France arrives as defending champions seeking to become the first team in fifty years to win consecutive World Cups. The injuries that depleted their squad seemed potentially catastrophic before the tournament began, yet France has won five of six matches in Qatar, stumbling only in a meaningless group-stage finale against Tunisia that they did not prioritize. Their depth, long a hallmark of French soccer, has proven decisive.
Argentina's path has been far more turbulent. They opened with one of the World Cup's greatest shocks, losing to Saudi Arabia in a result that seemed to threaten their entire tournament. Messi delivered a rousing speech afterward, and Argentina responded with a 2-0 victory over Mexico that restored their footing. In the quarterfinals, they surrendered a two-goal lead to the Netherlands, conceding an equalizer in the eleventh minute of stoppage time on a set-piece trick play. Yet they prevailed in the penalty shootout, with Messi burying the first attempt to set the tone. They have survived, adapted, and arrived at the final through sheer will.
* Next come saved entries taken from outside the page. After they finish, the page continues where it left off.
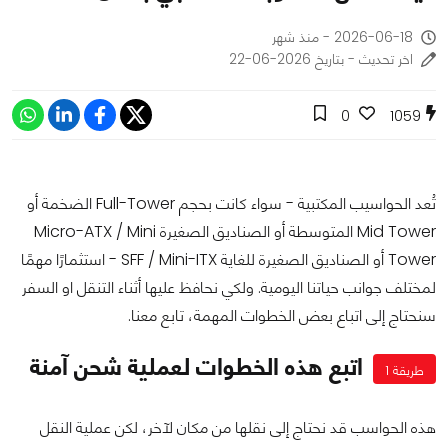
2026-06-18 - منذ شهر
اخر تحديث - بتاريخ 2026-06-22
0
1059
تُعد الحواسيب المكتبية - سواء كانت بحجم Full-Tower الضخمة أو
Mid Tower المتوسطة أو الصناديق الصغيرة Micro-ATX / Mini
Tower أو الصناديق الصغيرة للغاية SFF / Mini-ITX - استثمارًا مهمًا
لمختلف جوانب حياتنا اليومية. ولكي نحافظ عليها أثناء التنقل او السفر
سنحتاج إلى اتباع بعض الخطوات المهمة، تابع معنا.
اتبع هذه الخطوات لعملية شحن آمنة
طريقة 1
هذه الحواسب قد نحتاج إلى نقلها من مكان لآخر، لكن عملية النقل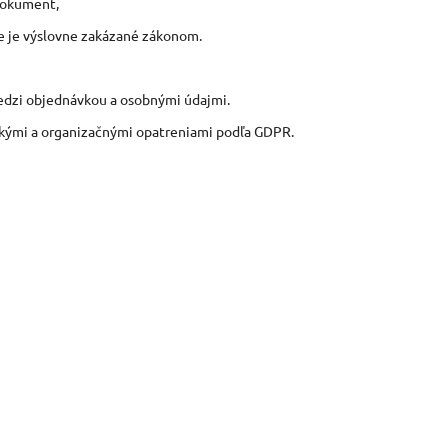
dokument,
nie je výslovne zakázané zákonom.
edzi objednávkou a osobnými údajmi.
kými a organizačnými opatreniami podľa GDPR.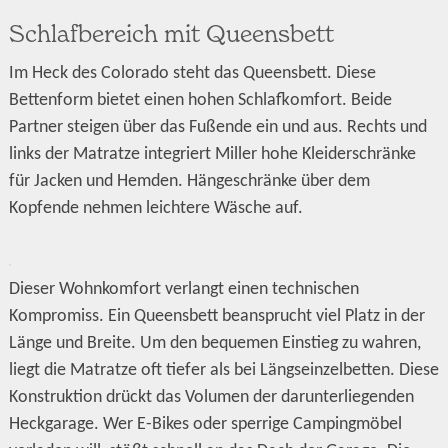
Schlafbereich mit Queensbett
Im Heck des Colorado steht das Queensbett. Diese
Bettenform bietet einen hohen Schlafkomfort. Beide
Partner steigen über das Fußende ein und aus. Rechts und
links der Matratze integriert Miller hohe Kleiderschränke
für Jacken und Hemden. Hängeschränke über dem
Kopfende nehmen leichtere Wäsche auf.
Dieser Wohnkomfort verlangt einen technischen
Kompromiss. Ein Queensbett beansprucht viel Platz in der
Länge und Breite. Um den bequemen Einstieg zu wahren,
liegt die Matratze oft tiefer als bei Längseinzelbetten. Diese
Konstruktion drückt das Volumen der darunterliegenden
Heckgarage. Wer E-Bikes oder sperrige Campingmöbel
Sunday's match represents a collision between two different narratives of excellence. Messi seeks completion, the final piece of a puzzle that has defined his career. Mbappé seeks to announce that the future belongs to him. France wants to cement itself among soccer's truly great teams. Argentina wants to prove that adversity and resilience can deliver the ultimate prize. The match itself will be decided by skill, tactics, and chance—the usual variables of sport. But what makes it historic is what hangs in the balance for each participant, the way this single game will reshape how we remember these players and these teams.
Citações Notáveis
Messi declared this will be his final World Cup appearance— Lionel Messi
France's vaunted depth shone through despite losing three key players to injury— Tournament analysis
A Conversa do Hearth Outra perspectiva sobre a história
Why does this final feel different from other World Cup matches we've seen?
Because it's genuinely about succession. Messi and Ronaldo are leaving the stage. Mbappé is waiting in the wings. You're watching the old guard hand off to the new one, and both sides know it.
But Messi has won almost everything. What's missing?
The World Cup. It's the one trophy that defines a player's legacy in a way nothing else does. He won the Copa America last year, which helped, but the World Cup is different. It's the ultimate measure.
And Argentina—they nearly didn't make it here, right?
They lost to Saudi Arabia in their opening match. It was one of the biggest upsets in World Cup history. But instead of collapsing, they fought back. They beat the Netherlands in the quarterfinals after nearly throwing it away. They're a team that's learned to survive.
What about France? They're missing some key players.
Pogba, Kante, Benzema—three major pieces gone. But their depth is extraordinary. They've won five of six matches. They're not flashy about it, but they keep winning.
So this is really about two different kinds of excellence meeting?
Exactly. France is about institutional strength, about having so much talent that injuries don't break you. Argentina is about individual brilliance and collective will. Messi against the system, in a way.
What happens to these players if they lose?
Messi probably retires without the World Cup. That becomes his story. Mbappé has time, so a loss doesn't define him. But for Messi, this is it. There won't be another chance.